Grand Hotel Di MarzioIl calciomercato è il luogo delle stravaganze più improbabili

Il giornalista di Sky, punto di riferimento per ogni trasferimento di un giocatore, ha pubblicato un libro in cui racconta storie, aneddoti e ricordi del mondo del pallone: trattative sfumate per visioni celestiali, scaramanzie assurde che fanno saltare accordi praticamente chiusi e giocatori che cambiano idea all’ultimo rovinando i piani dei club

MARCO BERTORELLO / AFP

L’ex presidente dell’Inter Ernesto Pellegrini, numero uno nerazzurro dal 1984 al 1995, aveva un’abitudine insolita al momento di chiudere le trattative di calciomercato. Invitava i giocatori per un pranzo informale a casa sua, per scambiare quattro chiacchiere prima della firma e dell’ufficialità. Alla fine dell’incontro faceva firmare loro un biglietto d’auguri per la figlia.

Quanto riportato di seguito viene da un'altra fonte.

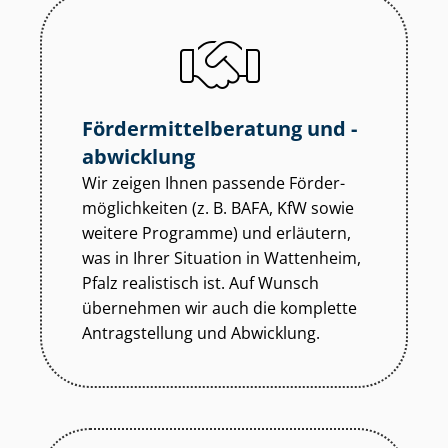
För­der­mit­tel­be­ra­tung und -
abwicklung
Wir zeigen Ihnen passende För­der­
mög­lich­kei­ten (z. B. BAFA, KfW sowie
weitere Programme) und erläutern,
was in Ihrer Situation in Wattenheim,
Pfalz realistisch ist. Auf Wunsch
übernehmen wir auch die komplette
Antragstellung und Abwicklung.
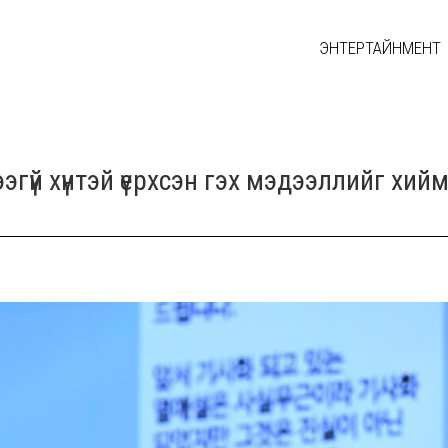
ЭНТЕРТАЙНМЕНТ
эгүй хүнтэй үерхсэн гэх мэдээллийг хий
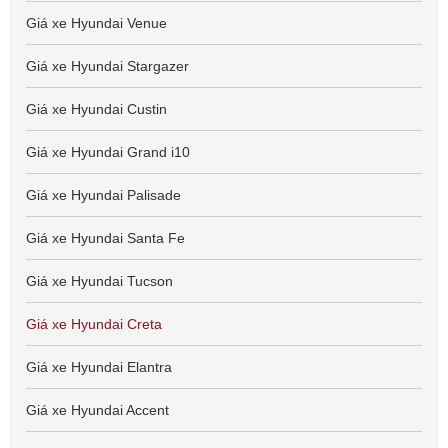
Giá xe Hyundai Venue
Giá xe Hyundai Stargazer
Giá xe Hyundai Custin
Giá xe Hyundai Grand i10
Giá xe Hyundai Palisade
Giá xe Hyundai Santa Fe
Giá xe Hyundai Tucson
Giá xe Hyundai Creta
Giá xe Hyundai Elantra
Giá xe Hyundai Accent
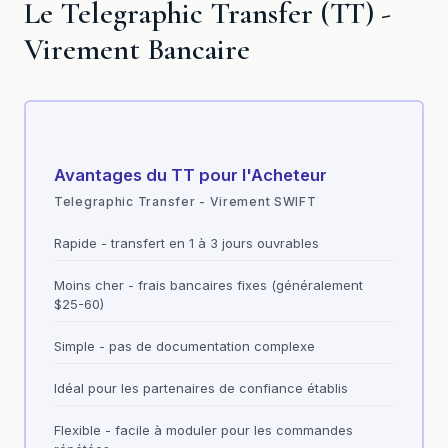
Le Telegraphic Transfer (TT) -
Virement Bancaire
Avantages du TT pour l'Acheteur
Telegraphic Transfer - Virement SWIFT
Rapide - transfert en 1 à 3 jours ouvrables
Moins cher - frais bancaires fixes (généralement
$25-60)
Simple - pas de documentation complexe
Idéal pour les partenaires de confiance établis
Flexible - facile à moduler pour les commandes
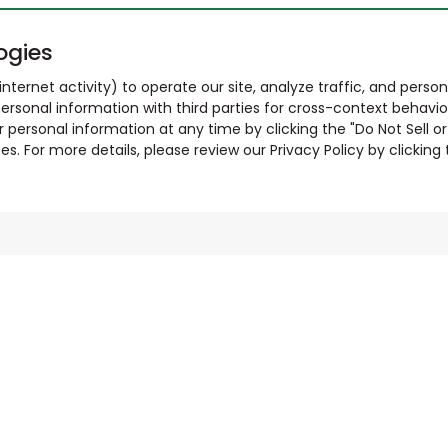
ogies
nternet activity) to operate our site, analyze traffic, and person
ersonal information with third parties for cross-context behavio
r personal information at any time by clicking the "Do Not Sell o
. For more details, please review our Privacy Policy by clicking t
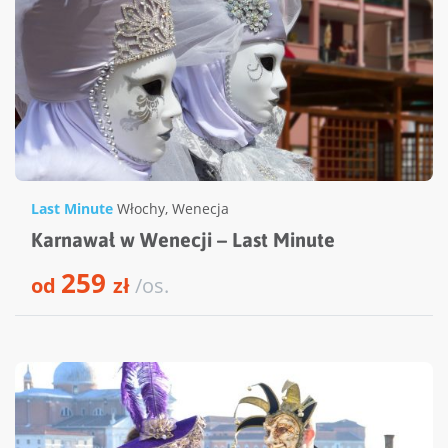
Last Minute
Włochy
,
Wenecja
Karnawał w Wenecji – Last Minute
259
od
zł
/os.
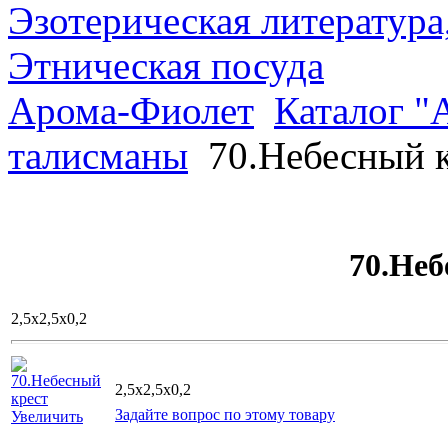
Эзотерическая литература
Этническая посуда
Арома-Фиолет
Каталог "
талисманы
70.Небесный 
70.Неб
2,5х2,5х0,2
2,5x2,5x0,2
Задайте вопрос по этому товару
Увеличить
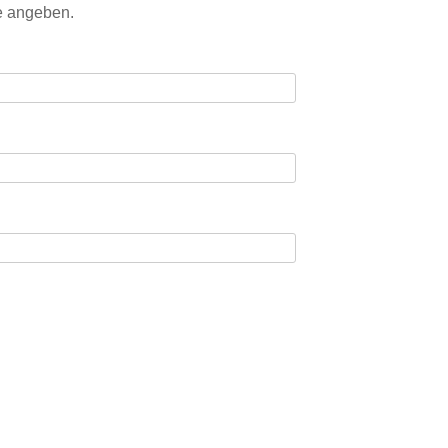
e angeben.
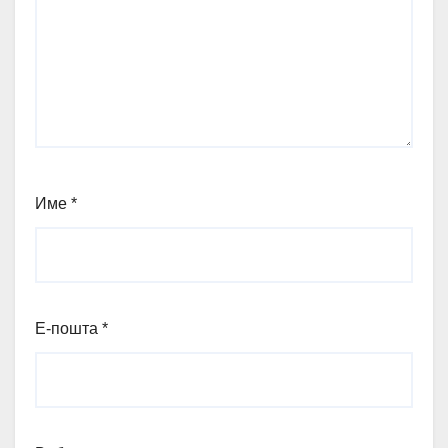
Име
*
Е-пошта
*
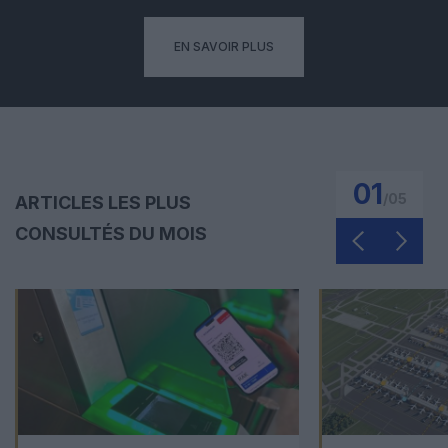
EN SAVOIR PLUS
01
/
05
ARTICLES LES PLUS
CONSULTÉS DU MOIS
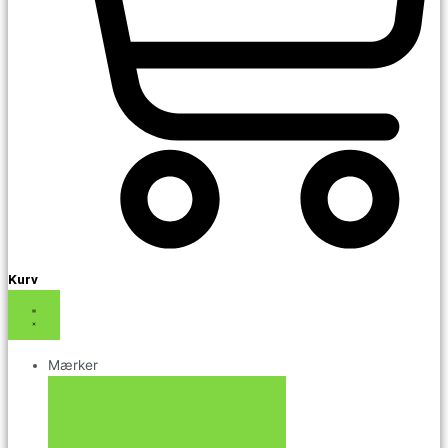
Kurv
Mærker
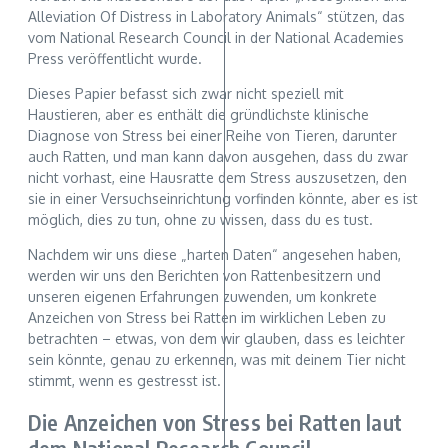
Alleviation Of Distress in Laboratory Animals“ stützen, das
vom National Research Council in der National Academies
Press veröffentlicht wurde.
Dieses Papier befasst sich zwar nicht speziell mit
Haustieren, aber es enthält die gründlichste klinische
Diagnose von Stress bei einer Reihe von Tieren, darunter
auch Ratten, und man kann davon ausgehen, dass du zwar
nicht vorhast, eine Hausratte dem Stress auszusetzen, den
sie in einer Versuchseinrichtung vorfinden könnte, aber es ist
möglich, dies zu tun, ohne zu wissen, dass du es tust.
Nachdem wir uns diese „harten Daten“ angesehen haben,
werden wir uns den Berichten von Rattenbesitzern und
unseren eigenen Erfahrungen zuwenden, um konkrete
Anzeichen von Stress bei Ratten im wirklichen Leben zu
betrachten – etwas, von dem wir glauben, dass es leichter
sein könnte, genau zu erkennen, was mit deinem Tier nicht
stimmt, wenn es gestresst ist.
Die Anzeichen von Stress bei Ratten laut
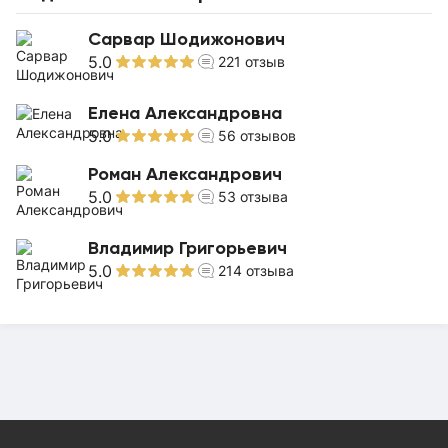
Сарвар Шодижонович
5.0
221
отзыв
Елена Александровна
5.0
56
отзывов
Роман Александрович
5.0
53
отзыва
Владимир Григорьевич
5.0
214
отзыва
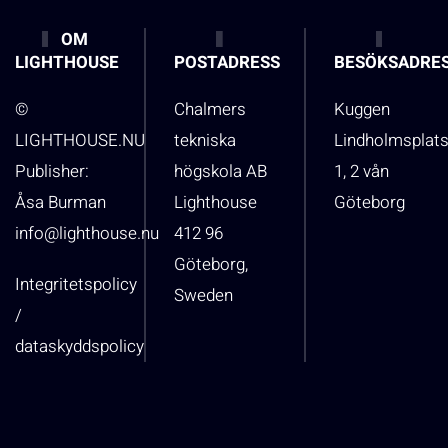
OM
LIGHTHOUSE
POSTADRESS
BESÖKSADRE
©
Chalmers
Kuggen
LIGHTHOUSE.NU
tekniska
Lindholmsplat
Publisher:
högskola AB
1, 2 vån
Åsa Burman
Lighthouse
Göteborg
info@lighthouse.nu
412 96
Göteborg,
Integritetspolicy
Sweden
/
dataskyddspolicy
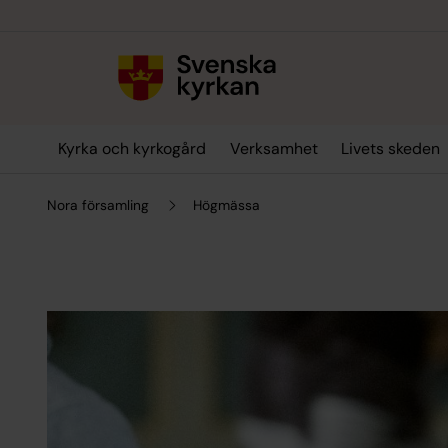
Till innehållet
Till undermeny
Kyrka och kyrkogård
Verksamhet
Livets skeden
Nora församling
Högmässa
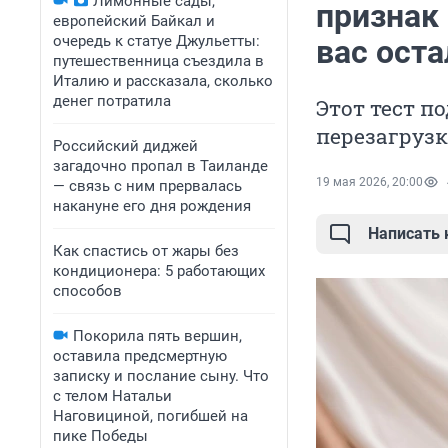
Лимонные сады,
признак 
европейский Байкал и
очередь к статуе Джульетты:
вас ост
путешественница съездила в
Италию и рассказала, сколько
денег потратила
Этот тест п
перезагрузк
Российский диджей
загадочно пропал в Таиланде
19 мая 2026, 20:00
— связь с ним прервалась
накануне его дня рождения
Написать
Как спастись от жары без
кондиционера: 5 работающих
способов
Покорила пять вершин,
оставила предсмертную
записку и послание сыну. Что
с телом Натальи
Наговициной, погибшей на
пике Победы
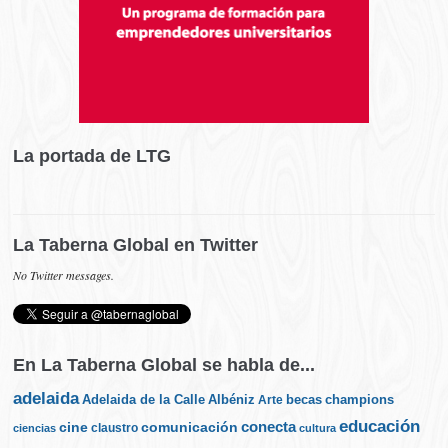
La portada de LTG
La Taberna Global en Twitter
No Twitter messages.
En La Taberna Global se habla de...
adelaida
Albéniz
becas
champions
Adelaida de la Calle
Arte
educación
cine
conecta
comunicación
claustro
ciencias
cultura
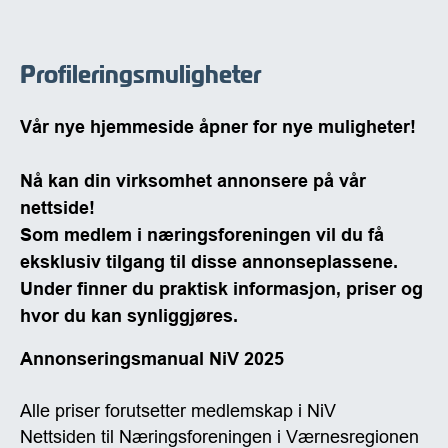
Profileringsmuligheter
Vår nye hjemmeside åpner for nye muligheter!
Nå kan din virksomhet annonsere på vår
nettside!
Som medlem i næringsforeningen vil du få
eksklusiv tilgang til disse annonseplassene.
Under finner du praktisk informasjon, priser og
hvor du kan synliggjøres.
Annonseringsmanual NiV 2025
Alle priser forutsetter medlemskap i NiV
Nettsiden til Næringsforeningen i Værnesregionen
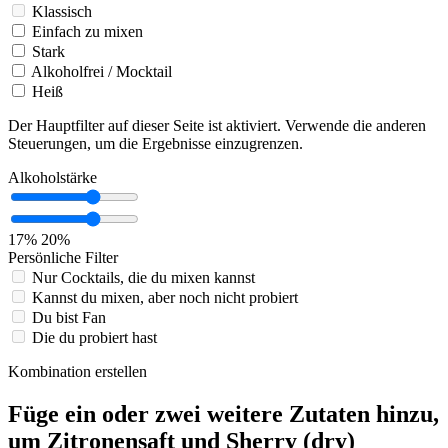
Klassisch
Einfach zu mixen
Stark
Alkoholfrei / Mocktail
Heiß
Der Hauptfilter auf dieser Seite ist aktiviert. Verwende die anderen
Steuerungen, um die Ergebnisse einzugrenzen.
Alkoholstärke
17%
20%
Persönliche Filter
Nur Cocktails, die du mixen kannst
Kannst du mixen, aber noch nicht probiert
Du bist Fan
Die du probiert hast
Kombination erstellen
Füge ein oder zwei weitere Zutaten hinzu,
um Zitronensaft und Sherry (dry)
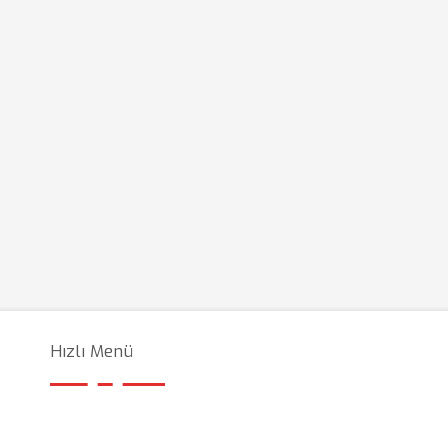
Hızlı Menü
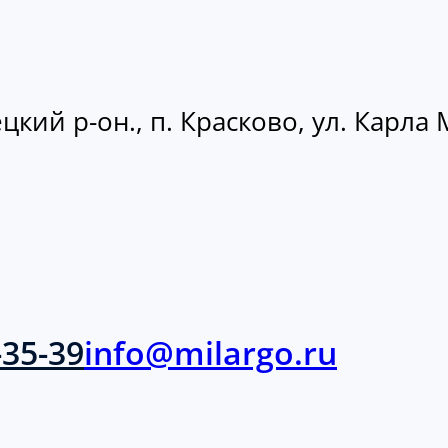
кий р-он., п. Красково, ул. Карла М
-35-39
info@milargo.ru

Un gesto così semplice che probabilmente nessuno ha mai rifiutato: non potevano sapere che quella firma sarebbe stata sottoposta a una prova grafologica, studiata e analizzata dalla moglie del presidente. E se la grafia non veniva ritenuta bella o accettabile da lei allora l’affare saltava. Poteva essere un’operazione costruita in mesi di trattative. Saltava ugualmente.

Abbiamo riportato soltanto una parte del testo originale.